Individuals who work in California are protected from harassment and discrimination when they are performing the duties of their jobs. The laws that apply to many employers ensure that workers are not treated badly by their employers due to the workers’ races, genders, religious beliefs and other protected classes. Workers are also protected from sexual harassment when they are at work through the application of several important laws.
One particularly damaging form of sexual harassment that some workers face is quid pro quo harassment. This form harassment basically places a condition on an employee’s acquiescence to a sexual request to getting a positive employment action. For example, an employer may claim that a worker must go on a date with them if the worker wants to be considered for a promotion.
Employees should not have to leverage their emotions and bodies in order to get ahead in the workplace. As such, employers may not make hiring and firing decisions based on quid pro quo harassment, nor may they use it in the decision-making processes of promoting, demoting or changing work responsibilities for employees.
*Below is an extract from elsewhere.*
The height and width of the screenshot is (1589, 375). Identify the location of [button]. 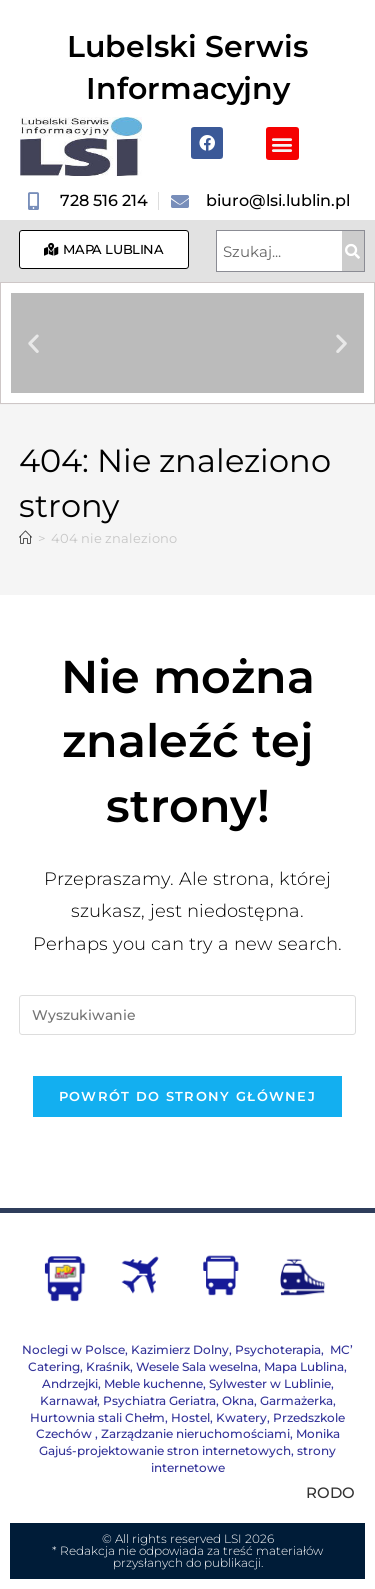 (282, 143).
Quid pro quo translates to “something for something” and in the employment context the “something” that an employee gives to their employer should not be sexual in nature. A worker who performs their duties well and to the standards of their employer should not be asked for sexually-charged favors in order to get ahead. Any reader who has experienced quid pro quo harassment or any other form of harassment or discrimination in the workplace may have a claim against the entity which allowed them to experience such detriment.